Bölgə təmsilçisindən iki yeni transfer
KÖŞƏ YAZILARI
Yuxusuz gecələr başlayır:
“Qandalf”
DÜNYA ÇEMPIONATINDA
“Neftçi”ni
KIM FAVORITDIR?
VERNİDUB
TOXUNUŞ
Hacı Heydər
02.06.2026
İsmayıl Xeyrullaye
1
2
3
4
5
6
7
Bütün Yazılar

==

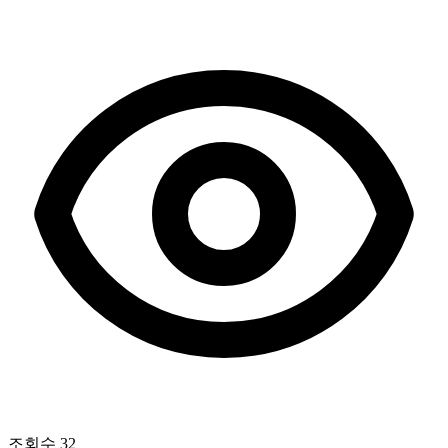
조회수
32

→ **Work to be completed**:
Would you retype the lines above from the one with "Bölgə təmsilçisindən iki yeni transfer" down to the one with "Bütün Yazılar", word for word, both ends included and no other lines?

→ **Result of the exercise**:
Bölgə təmsilçisindən iki yeni transfer
KÖŞƏ YAZILARI
Yuxusuz gecələr başlayır:
“Qandalf”
DÜNYA ÇEMPIONATINDA
“Neftçi”ni
KIM FAVORITDIR?
VERNİDUB
TOXUNUŞ
Hacı Heydər
02.06.2026
İsmayıl Xeyrullaye
1
2
3
4
5
6
7
Bütün Yazılar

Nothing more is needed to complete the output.